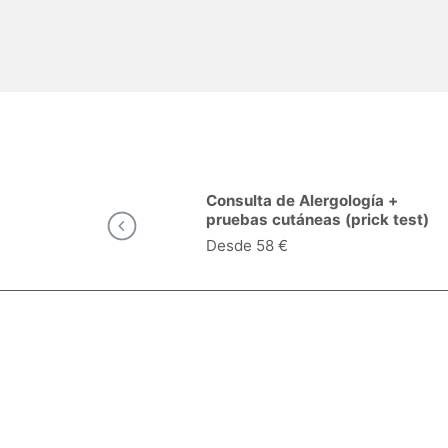
logía en
Consulta de Alergología +
pruebas cutáneas (prick test)
en
Desde 58 €
Especialidades y servicios
Síguenos:
Empresa
Produc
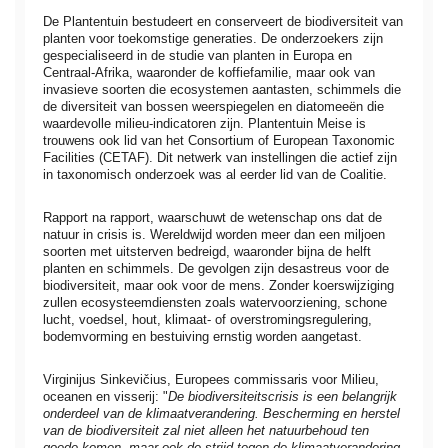
De Plantentuin bestudeert en conserveert de biodiversiteit van
planten voor toekomstige generaties. De onderzoekers zijn
gespecialiseerd in de studie van planten in Europa en
Centraal-Afrika, waaronder de koffiefamilie, maar ook van
invasieve soorten die ecosystemen aantasten, schimmels die
de diversiteit van bossen weerspiegelen en diatomeeën die
waardevolle milieu-indicatoren zijn. Plantentuin Meise is
trouwens ook lid van het Consortium of European Taxonomic
Facilities (CETAF). Dit netwerk van instellingen die actief zijn
in taxonomisch onderzoek was al eerder lid van de Coalitie.
Rapport na rapport, waarschuwt de wetenschap ons dat de
natuur in crisis is. Wereldwijd worden meer dan een miljoen
soorten met uitsterven bedreigd, waaronder bijna de helft
planten en schimmels. De gevolgen zijn desastreus voor de
biodiversiteit, maar ook voor de mens. Zonder koerswijziging
zullen ecosysteemdiensten zoals watervoorziening, schone
lucht, voedsel, hout, klimaat- of overstromingsregulering,
bodemvorming en bestuiving ernstig worden aangetast.
Virginijus Sinkevičius, Europees commissaris voor Milieu,
oceanen en visserij: "
De biodiversiteitscrisis is een belangrijk
onderdeel van de klimaatverandering. Bescherming en herstel
van de biodiversiteit zal niet alleen het natuurbehoud ten
goede komen, maar ook de strijd tegen de klimaatverandering,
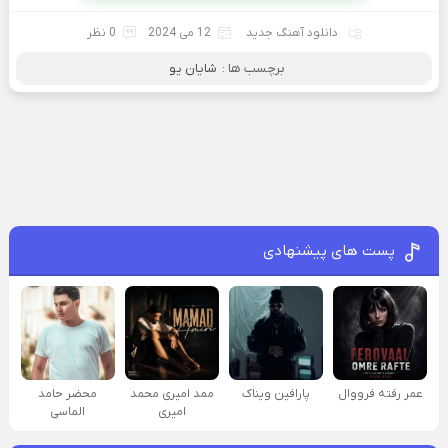
دانلود آهنگ جدید
12 می 2024
0 نظر
برچسب ها :
شایان یو
پست های پیشنهادی
عمر رفته فرووال
پارافين ویناک
ممد امیری محمد
محضر حامد
امیری
الماسی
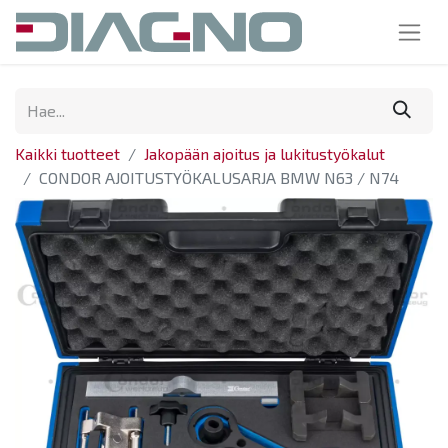
Kaikki tuotteet
Jakopään ajoitus ja lukitustyökalut
CONDOR AJOITUSTYÖKALUSARJA BMW N63 / N74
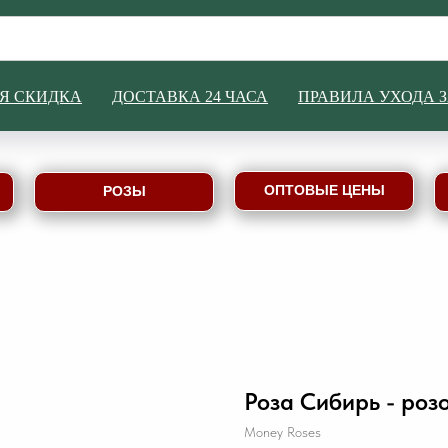
Я СКИДКА
ДОСТАВКА 24 ЧАСА
ПРАВИЛА УХОДА 
ОПТОВЫЕ ЦЕНЫ
РОЗЫ
Роза Сибирь - розо
Money Roses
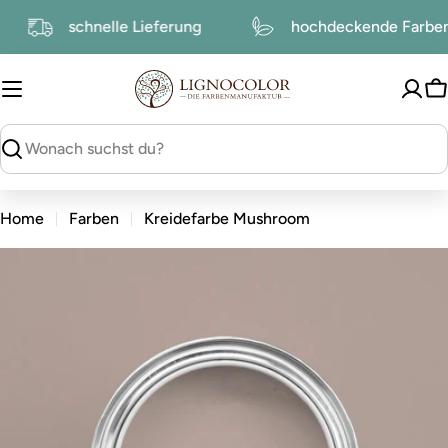
zum
schnelle Lieferung
hochdeckende Farb
Inhalt
W
suchen
Home
Farben
Kreidefarbe Mushroom
zu
den
Produktinformationen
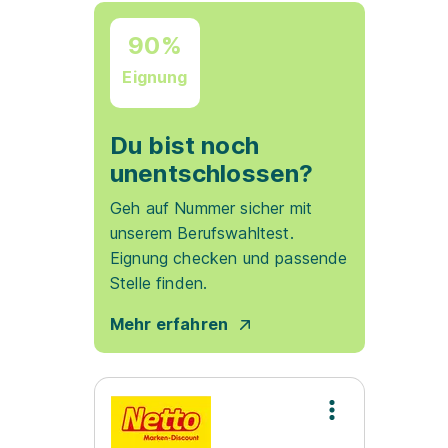
90%
Eignung
Du bist noch
unentschlossen?
Geh auf Nummer sicher mit
unserem Berufswahltest.
Eignung checken und passende
Stelle finden.
Mehr erfahren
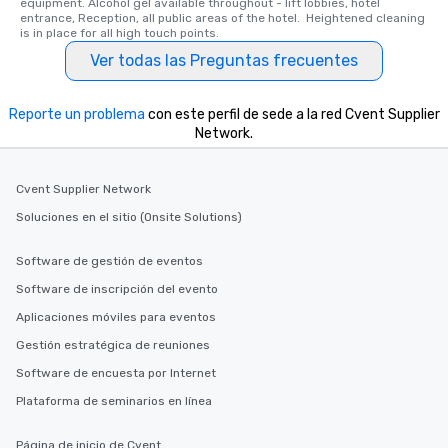
equipment. Alcohol gel available throughout - lift lobbies, hotel 
entrance, Reception, all public areas of the hotel.  Heightened cleaning 
is in place for all high touch points.
Ver todas las Preguntas frecuentes
Reporte un problema
con este perfil de sede a la red Cvent Supplier
Network.
Cvent Supplier Network
Soluciones en el sitio (Onsite Solutions)
Software de gestión de eventos
Software de inscripción del evento
Aplicaciones móviles para eventos
Gestión estratégica de reuniones
Software de encuesta por Internet
Plataforma de seminarios en línea
Página de inicio de Cvent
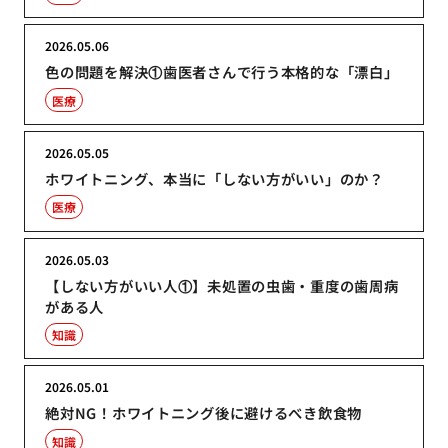
2026.05.06
色の問題を解決①歯医者さんで行う本格的な「漂白」
医療
2026.05.05
ホワイトニング、本当に「しない方がいい」のか？
医療
2026.05.03
【しない方がいい人①】未処置の虫歯・重度の歯周病
がある人
知識
2026.05.01
絶対NG！ホワイトニング後に避けるべき飲食物
知識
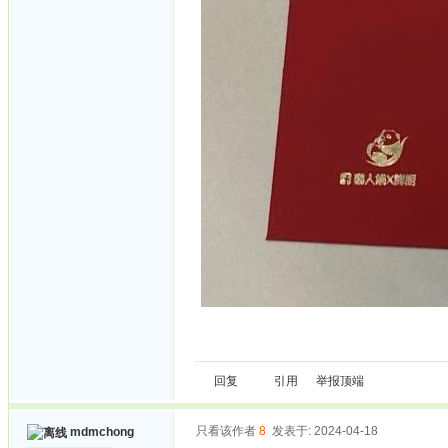
回复
引用
举报
顶端
只看该作者
8
发表于: 2024-04-18
mdmchong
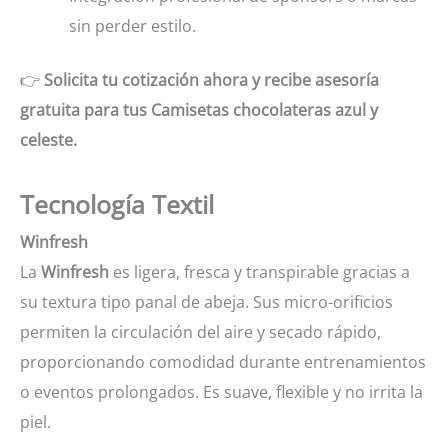
sin perder estilo.
👉
Solicita tu cotización ahora y recibe asesoría
gratuita para tus Camisetas chocolateras azul y
celeste.
Tecnología Textil
Winfresh
La
Winfresh
es ligera, fresca y transpirable gracias a
su textura tipo panal de abeja. Sus micro-orificios
permiten la circulación del aire y secado rápido,
proporcionando comodidad durante entrenamientos
o eventos prolongados. Es suave, flexible y no irrita la
piel.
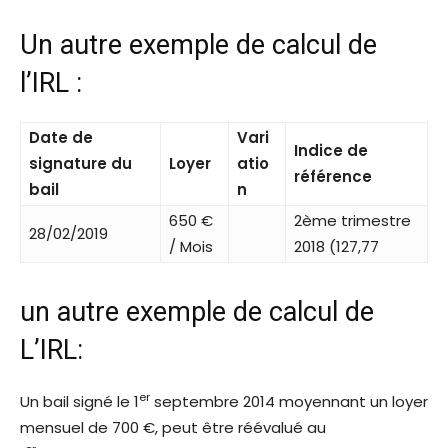
Un autre exemple de calcul de
l’IRL :
Date de
Vari
Indice de
signature du
Loyer
atio
référence
bail
n
650 €
2ème trimestre
28/02/2019
/ Mois
2018 (127,77
un autre exemple de calcul de
L’IRL:
er
Un bail signé le 1
septembre 2014 moyennant un loyer
mensuel de
700 €
, peut être réévalué au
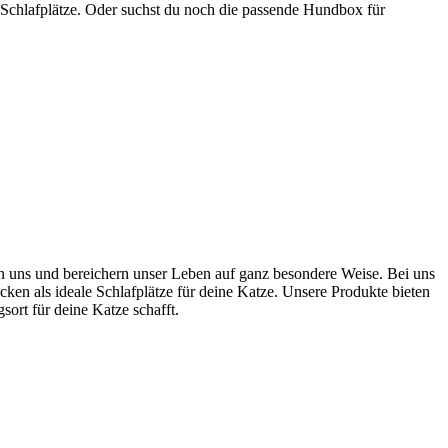
 Schlafplätze. Oder suchst du noch die passende Hundbox für
ten uns und bereichern unser Leben auf ganz besondere Weise. Bei uns
cken als ideale Schlafplätze für deine Katze. Unsere Produkte bieten
rt für deine Katze schafft.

What you should do >> Without including any picture, reproduce the material above word for word.

Answer box >>
logía en
Consulta de Alergología +
pruebas cutáneas (prick test)
en
Desde 58 €
Especialidades y servicios
Síguenos:
Empresa
Produc
De Plantentuin bestudeert en conserveert de biodiversiteit van
planten voor toekomstige generaties. De onderzoekers zijn
gespecialiseerd in de studie van planten in Europa en
Centraal-Afrika, waaronder de koffiefamilie, maar ook van
invasieve soorten die ecosystemen aantasten, schimmels die
de diversiteit van bossen weerspiegelen en diatomeeën die
waardevolle milieu-indicatoren zijn. Plantentuin Meise is
trouwens ook lid van het Consortium of European Taxonomic
Facilities (CETAF). Dit netwerk van instellingen die actief zijn
in taxonomisch onderzoek was al eerder lid van de Coalitie.
Rapport na rapport, waarschuwt de wetenschap ons dat de
natuur in crisis is. Wereldwijd worden meer dan een miljoen
soorten met uitsterven bedreigd, waaronder bijna de helft
planten en schimmels. De gevolgen zijn desastreus voor de
biodiversiteit, maar ook voor de mens. Zonder koerswijziging
zullen ecosysteemdiensten zoals watervoorziening, schone
lucht, voedsel, hout, klimaat- of overstromingsregulering,
bodemvorming en bestuiving ernstig worden aangetast.
Virginijus Sinkevičius, Europees commissaris voor Milieu,
oceanen en visserij: "
De biodiversiteitscrisis is een belangrijk
onderdeel van de klimaatverandering. Bescherming en herstel
van de biodiversiteit zal niet alleen het natuurbehoud ten
goede komen, maar ook de strijd tegen de klimaatverandering,
دانلود آهنگ جدید
12 می 2024
0 نظر
برچسب ها :
شایان یو
پست های پیشنهادی
عمر رفته فرووال
پارافين ویناک
ممد امیری محمد
محضر حامد
امیری
الماسی
Kaikki tuotteet
Jakopään ajoitus ja lukitustyökalut
CONDOR AJOITUSTYÖKALUSARJA BMW N63 / N74
Я СКИДКА
ДОСТАВКА 24 ЧАСА
ПРАВИЛА УХОДА 
ОПТОВЫЕ ЦЕНЫ
РОЗЫ
Роза Сибирь - розо
Money Roses
zum
schnelle Lieferung
hochdeckende Farb
Inhalt
W
suchen
Home
Farben
Kreidefarbe Mushroom
zu
den
Produktinformationen
90%
Eignung
Du bist noch
unentschlossen?
Geh auf Nummer sicher mit
unserem Berufswahltest.
Eignung checken und passende
Stelle finden.
Mehr erfahren
equipment. Alcohol gel available throughout - lift lobbies, hotel 
entrance, Reception, all public areas of the hotel.  Heightened cleaning 
is in place for all high touch points.
Ver todas las Preguntas frecuentes
Reporte un problema
con este perfil de sede a la red Cvent Supplier
Network.
Cvent Supplier Network
Soluciones en el sitio (Onsite Solutions)
Software de gestión de eventos
Software de inscripción del evento
Aplicaciones móviles para eventos
Gestión estratégica de reuniones
Software de encuesta por Internet
Plataforma de seminarios en línea
Página de inicio de Cvent
2026.05.06
色の問題を解決①歯医者さんで行う本格的な「漂白」
医療
2026.05.05
ホワイトニング、本当に「しない方がいい」のか？
医療
2026.05.03
【しない方がいい人①】未処置の虫歯・重度の歯周病
がある人
知識
2026.05.01
絶対NG！ホワイトニング後に避けるべき飲食物
知識
回复
引用
举报
顶端
只看该作者
8
发表于: 2024-04-18
mdmchong
sin perder estilo.
👉
Solicita tu cotización ahora y recibe asesoría
gratuita para tus Camisetas chocolateras azul y
celeste.
Tecnología Textil
Winfresh
La
Winfresh
es ligera, fresca y transpirable gracias a
su textura tipo panal de abeja. Sus micro-orificios
permiten la circulación del aire y secado rápido,
proporcionando comodidad durante entrenamientos
o eventos prolongados. Es suave, flexible y no irrita la
piel.
Un autre exemple de calcul de
l’IRL :
Date de
Vari
Indice de
signature du
Loyer
atio
référence
bail
n
650 €
2ème trimestre
28/02/2019
/ Mois
2018 (127,77
un autre exemple de calcul de
L’IRL:
er
Un bail signé le 1
septembre 2014 moyennant un loyer
mensuel de
700 €
, peut être réévalué au
 Schlafplätze. Oder suchst du noch die passende Hundbox für
ten uns und bereichern unser Leben auf ganz besondere Weise. Bei uns
cken als ideale Schlafplätze für deine Katze. Unsere Produkte bieten
rt für deine Katze schafft.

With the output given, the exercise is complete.